Our humble host fed us and lent us a cart in which we drove toward evening to a point about two miles east of Lake Luban, which then lay in the line of the Latvian front. Here in the woods we climbed out of the cart and the peasant drove home. The ground round Lake Luban is very marshy, so there were but few outposts. On the map it is marked as impassable bog. When we got near the shore of the lake we lay low till after dark and then started to walk round it. It was a long way, for the lake is about sixteen miles long and eight or ten across. To walk in the woods was impossible, for they were full of trenches and barbed wire and it was pitch dark. So we waded through the bog, at every step sinking halfway up to the knees and sometimes nearly waist-deep. It was indeed a veritable slough of despond. After about three hours, when I could scarcely drag one leg after the other any farther through the mire, and drowning began to seem a happy issue out of present tribulation, we came upon a castaway fishing boat providentially stranded amongst the rushes. It was a rickety old thing, and it leaked dreadfully, but we found it would hold us if one man baled all the time. There were no oars, so we cut boughs to use in their stead, and, with nothing to guide us but the ever-kindly stars, pushed out over the dark and silent rush-grown waters and rowed ourselves across to Latvia.

The romantic beauty of September dawn smiled on a world made ugly only by wars and rumours of wars. When the sun rose our frail bark was far out in the middle of a fairy lake. The ripples, laughing as they lapped, whispered secrets of a universe where rancour, jealousies, and strife were never known. Only away to the north the guns began ominously booming. My companions were happy, and they laughed and sang merrily as they punted and baled.

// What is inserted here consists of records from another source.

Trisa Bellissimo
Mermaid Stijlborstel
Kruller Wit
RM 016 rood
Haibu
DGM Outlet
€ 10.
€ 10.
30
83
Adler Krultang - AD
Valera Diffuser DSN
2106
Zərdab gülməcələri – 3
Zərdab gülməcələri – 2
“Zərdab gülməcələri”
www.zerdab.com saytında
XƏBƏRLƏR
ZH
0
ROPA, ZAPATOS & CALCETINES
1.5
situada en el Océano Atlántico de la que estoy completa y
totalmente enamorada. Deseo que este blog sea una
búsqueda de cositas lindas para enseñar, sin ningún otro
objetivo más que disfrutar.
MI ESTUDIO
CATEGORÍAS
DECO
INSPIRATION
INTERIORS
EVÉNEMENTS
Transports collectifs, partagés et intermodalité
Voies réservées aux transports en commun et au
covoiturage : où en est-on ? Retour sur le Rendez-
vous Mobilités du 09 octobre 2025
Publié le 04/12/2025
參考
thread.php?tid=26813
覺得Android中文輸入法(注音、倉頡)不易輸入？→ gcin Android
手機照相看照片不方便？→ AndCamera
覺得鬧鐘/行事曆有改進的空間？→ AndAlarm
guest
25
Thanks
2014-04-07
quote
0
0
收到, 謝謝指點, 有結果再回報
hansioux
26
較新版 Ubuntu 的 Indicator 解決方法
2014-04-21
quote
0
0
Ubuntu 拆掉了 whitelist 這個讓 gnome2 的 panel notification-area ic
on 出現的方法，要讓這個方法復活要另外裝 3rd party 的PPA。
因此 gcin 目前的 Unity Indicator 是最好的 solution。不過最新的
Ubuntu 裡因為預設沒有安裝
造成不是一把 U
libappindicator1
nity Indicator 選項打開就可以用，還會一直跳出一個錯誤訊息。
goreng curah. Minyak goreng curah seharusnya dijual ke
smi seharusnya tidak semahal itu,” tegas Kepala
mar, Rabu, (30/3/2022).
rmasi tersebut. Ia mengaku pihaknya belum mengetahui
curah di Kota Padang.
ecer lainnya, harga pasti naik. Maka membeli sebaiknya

But my heart was in the land I had left, a land of sorrow, suffering, and despair; yet a land of contrasts, of hidden genius, and of untold possibilities; where barbarism and saintliness live side by side, and where the only treasured law, now trampled underfoot, is the unwritten one of human kindness. “Some day,” I meditated as I sat at the end of the boat and worked my branch, “this people will come into their own.” And I, too, laughed as I listened to the story of the rippling waters.